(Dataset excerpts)
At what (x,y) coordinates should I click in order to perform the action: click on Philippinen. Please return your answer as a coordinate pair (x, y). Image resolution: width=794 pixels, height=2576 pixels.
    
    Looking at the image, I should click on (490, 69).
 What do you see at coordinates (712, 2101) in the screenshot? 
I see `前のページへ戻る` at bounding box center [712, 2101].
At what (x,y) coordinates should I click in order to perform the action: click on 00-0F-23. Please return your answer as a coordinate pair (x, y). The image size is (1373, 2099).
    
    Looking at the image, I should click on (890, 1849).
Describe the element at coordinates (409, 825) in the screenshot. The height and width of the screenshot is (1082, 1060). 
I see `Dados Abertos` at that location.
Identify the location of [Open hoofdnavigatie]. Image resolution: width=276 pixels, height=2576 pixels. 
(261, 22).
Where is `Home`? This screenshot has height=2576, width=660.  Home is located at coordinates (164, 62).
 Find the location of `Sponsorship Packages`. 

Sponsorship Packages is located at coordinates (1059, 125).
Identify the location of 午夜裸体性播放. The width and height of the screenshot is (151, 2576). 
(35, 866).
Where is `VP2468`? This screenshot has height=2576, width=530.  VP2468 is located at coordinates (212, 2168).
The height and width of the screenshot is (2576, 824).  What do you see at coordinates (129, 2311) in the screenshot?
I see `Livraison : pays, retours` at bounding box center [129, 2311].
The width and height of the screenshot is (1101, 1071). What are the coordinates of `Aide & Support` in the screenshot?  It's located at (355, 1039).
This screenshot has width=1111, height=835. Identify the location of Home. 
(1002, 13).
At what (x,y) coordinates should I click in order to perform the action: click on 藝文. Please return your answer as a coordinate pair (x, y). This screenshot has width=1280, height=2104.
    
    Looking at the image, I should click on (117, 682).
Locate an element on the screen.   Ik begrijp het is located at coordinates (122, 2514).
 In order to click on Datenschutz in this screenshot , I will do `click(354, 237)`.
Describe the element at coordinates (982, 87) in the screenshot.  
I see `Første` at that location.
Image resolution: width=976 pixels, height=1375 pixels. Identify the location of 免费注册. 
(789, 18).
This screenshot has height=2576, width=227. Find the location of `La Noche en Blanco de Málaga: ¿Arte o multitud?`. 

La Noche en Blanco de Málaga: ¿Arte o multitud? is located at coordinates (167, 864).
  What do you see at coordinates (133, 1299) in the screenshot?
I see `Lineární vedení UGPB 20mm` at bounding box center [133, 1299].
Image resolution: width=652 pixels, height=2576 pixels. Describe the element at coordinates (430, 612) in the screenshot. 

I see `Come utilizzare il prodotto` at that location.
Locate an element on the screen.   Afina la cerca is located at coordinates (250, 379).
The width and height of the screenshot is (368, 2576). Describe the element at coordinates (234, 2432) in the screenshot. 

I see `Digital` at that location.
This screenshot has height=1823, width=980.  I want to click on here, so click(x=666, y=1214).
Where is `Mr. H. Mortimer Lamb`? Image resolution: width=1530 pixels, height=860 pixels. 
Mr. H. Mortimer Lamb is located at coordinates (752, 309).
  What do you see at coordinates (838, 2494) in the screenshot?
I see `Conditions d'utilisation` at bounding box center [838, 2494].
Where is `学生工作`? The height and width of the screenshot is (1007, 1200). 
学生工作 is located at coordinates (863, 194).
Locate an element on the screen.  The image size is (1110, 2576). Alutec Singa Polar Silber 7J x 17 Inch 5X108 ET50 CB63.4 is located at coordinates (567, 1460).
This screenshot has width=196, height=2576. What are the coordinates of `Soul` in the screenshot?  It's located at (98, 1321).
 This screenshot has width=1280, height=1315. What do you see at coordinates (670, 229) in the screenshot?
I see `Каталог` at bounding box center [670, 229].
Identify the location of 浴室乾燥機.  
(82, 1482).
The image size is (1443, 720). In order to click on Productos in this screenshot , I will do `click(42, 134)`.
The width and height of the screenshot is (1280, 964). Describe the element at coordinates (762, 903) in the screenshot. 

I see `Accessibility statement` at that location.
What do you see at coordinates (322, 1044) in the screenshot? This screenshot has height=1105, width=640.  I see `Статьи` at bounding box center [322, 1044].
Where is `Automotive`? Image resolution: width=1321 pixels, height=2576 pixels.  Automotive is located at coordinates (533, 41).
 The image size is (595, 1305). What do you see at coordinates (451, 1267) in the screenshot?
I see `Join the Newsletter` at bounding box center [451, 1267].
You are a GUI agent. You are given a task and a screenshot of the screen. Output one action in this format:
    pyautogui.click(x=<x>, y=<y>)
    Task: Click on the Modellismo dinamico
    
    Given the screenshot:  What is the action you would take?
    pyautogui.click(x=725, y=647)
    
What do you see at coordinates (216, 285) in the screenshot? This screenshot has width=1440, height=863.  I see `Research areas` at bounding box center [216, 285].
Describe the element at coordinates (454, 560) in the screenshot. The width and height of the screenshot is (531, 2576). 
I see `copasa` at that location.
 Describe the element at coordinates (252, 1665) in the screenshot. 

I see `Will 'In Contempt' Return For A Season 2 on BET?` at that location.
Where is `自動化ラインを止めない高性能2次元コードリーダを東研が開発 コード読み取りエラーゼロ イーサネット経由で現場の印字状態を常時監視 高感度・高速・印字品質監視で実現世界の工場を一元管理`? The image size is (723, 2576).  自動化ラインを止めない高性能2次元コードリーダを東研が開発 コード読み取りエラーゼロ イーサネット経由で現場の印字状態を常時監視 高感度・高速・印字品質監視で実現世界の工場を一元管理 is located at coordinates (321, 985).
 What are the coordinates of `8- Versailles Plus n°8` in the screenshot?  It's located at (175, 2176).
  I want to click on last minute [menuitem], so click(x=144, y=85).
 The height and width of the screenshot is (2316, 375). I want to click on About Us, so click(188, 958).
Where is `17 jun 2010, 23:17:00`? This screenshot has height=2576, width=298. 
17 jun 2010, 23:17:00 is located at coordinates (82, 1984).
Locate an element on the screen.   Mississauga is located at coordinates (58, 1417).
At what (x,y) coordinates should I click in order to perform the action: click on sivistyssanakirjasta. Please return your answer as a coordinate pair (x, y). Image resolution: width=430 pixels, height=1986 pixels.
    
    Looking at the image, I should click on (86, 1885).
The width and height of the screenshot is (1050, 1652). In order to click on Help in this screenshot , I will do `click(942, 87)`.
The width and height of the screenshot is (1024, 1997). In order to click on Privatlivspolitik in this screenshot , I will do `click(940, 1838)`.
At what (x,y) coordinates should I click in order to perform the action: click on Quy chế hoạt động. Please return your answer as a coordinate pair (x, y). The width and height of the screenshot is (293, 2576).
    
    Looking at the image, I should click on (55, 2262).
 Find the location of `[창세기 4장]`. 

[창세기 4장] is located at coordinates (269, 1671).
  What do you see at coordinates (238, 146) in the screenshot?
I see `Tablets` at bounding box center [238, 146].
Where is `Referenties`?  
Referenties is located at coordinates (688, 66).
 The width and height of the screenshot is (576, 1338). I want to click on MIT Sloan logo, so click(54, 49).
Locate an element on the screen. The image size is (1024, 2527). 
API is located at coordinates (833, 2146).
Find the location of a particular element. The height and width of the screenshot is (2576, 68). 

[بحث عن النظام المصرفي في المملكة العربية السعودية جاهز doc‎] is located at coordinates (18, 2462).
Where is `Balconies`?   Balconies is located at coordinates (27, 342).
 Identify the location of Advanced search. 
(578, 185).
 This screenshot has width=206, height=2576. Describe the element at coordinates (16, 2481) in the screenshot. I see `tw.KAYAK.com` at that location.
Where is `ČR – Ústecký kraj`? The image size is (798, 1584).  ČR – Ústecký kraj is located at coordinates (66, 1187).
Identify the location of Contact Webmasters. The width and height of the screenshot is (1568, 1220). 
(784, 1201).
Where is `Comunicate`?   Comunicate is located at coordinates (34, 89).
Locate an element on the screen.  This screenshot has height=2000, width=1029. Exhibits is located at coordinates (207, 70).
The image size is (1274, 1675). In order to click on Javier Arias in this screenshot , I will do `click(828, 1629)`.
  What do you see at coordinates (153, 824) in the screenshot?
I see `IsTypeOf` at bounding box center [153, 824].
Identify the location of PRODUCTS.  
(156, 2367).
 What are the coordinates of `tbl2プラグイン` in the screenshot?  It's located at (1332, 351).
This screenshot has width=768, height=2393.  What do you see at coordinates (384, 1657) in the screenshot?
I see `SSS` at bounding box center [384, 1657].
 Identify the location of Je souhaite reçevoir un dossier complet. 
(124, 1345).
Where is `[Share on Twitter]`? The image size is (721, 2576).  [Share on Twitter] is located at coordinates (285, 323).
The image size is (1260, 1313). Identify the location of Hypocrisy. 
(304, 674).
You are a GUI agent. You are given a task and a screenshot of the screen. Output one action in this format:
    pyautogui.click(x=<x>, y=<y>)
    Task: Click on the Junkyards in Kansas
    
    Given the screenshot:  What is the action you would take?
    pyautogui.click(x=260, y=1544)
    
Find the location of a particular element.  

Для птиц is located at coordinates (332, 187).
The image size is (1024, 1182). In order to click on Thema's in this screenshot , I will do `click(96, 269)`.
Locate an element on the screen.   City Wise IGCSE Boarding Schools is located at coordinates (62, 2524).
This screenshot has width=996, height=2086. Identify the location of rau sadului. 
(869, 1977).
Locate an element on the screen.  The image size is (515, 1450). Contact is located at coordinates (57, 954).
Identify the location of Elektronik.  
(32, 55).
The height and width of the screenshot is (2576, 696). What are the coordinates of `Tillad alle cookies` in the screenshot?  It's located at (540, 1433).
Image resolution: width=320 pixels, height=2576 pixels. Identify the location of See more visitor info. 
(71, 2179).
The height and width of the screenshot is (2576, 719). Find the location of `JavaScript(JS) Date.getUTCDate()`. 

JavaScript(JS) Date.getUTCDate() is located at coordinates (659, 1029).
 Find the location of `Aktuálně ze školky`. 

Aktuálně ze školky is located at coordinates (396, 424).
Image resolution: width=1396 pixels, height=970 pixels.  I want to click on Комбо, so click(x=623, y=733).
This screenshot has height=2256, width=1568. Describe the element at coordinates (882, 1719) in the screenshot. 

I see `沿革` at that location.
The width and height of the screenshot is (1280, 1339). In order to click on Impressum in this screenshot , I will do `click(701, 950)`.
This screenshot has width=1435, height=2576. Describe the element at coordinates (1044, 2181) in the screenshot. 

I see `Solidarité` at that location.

## Exercise goal
Copy out, word for word, the part of the entries above that begins at the line with "The image size is (1024, 1182)." and ends at the line with "Image resolution: width=1396", including both.

## Worked solution
The image size is (1024, 1182). In order to click on Thema's in this screenshot , I will do `click(96, 269)`.
Locate an element on the screen.   City Wise IGCSE Boarding Schools is located at coordinates (62, 2524).
This screenshot has width=996, height=2086. Identify the location of rau sadului. 
(869, 1977).
Locate an element on the screen.  The image size is (515, 1450). Contact is located at coordinates (57, 954).
Identify the location of Elektronik.  
(32, 55).
The height and width of the screenshot is (2576, 696). What are the coordinates of `Tillad alle cookies` in the screenshot?  It's located at (540, 1433).
Image resolution: width=320 pixels, height=2576 pixels. Identify the location of See more visitor info. 
(71, 2179).
The height and width of the screenshot is (2576, 719). Find the location of `JavaScript(JS) Date.getUTCDate()`. 

JavaScript(JS) Date.getUTCDate() is located at coordinates (659, 1029).
 Find the location of `Aktuálně ze školky`. 

Aktuálně ze školky is located at coordinates (396, 424).
Image resolution: width=1396 pixels, height=970 pixels.  I want to click on Комбо, so click(x=623, y=733).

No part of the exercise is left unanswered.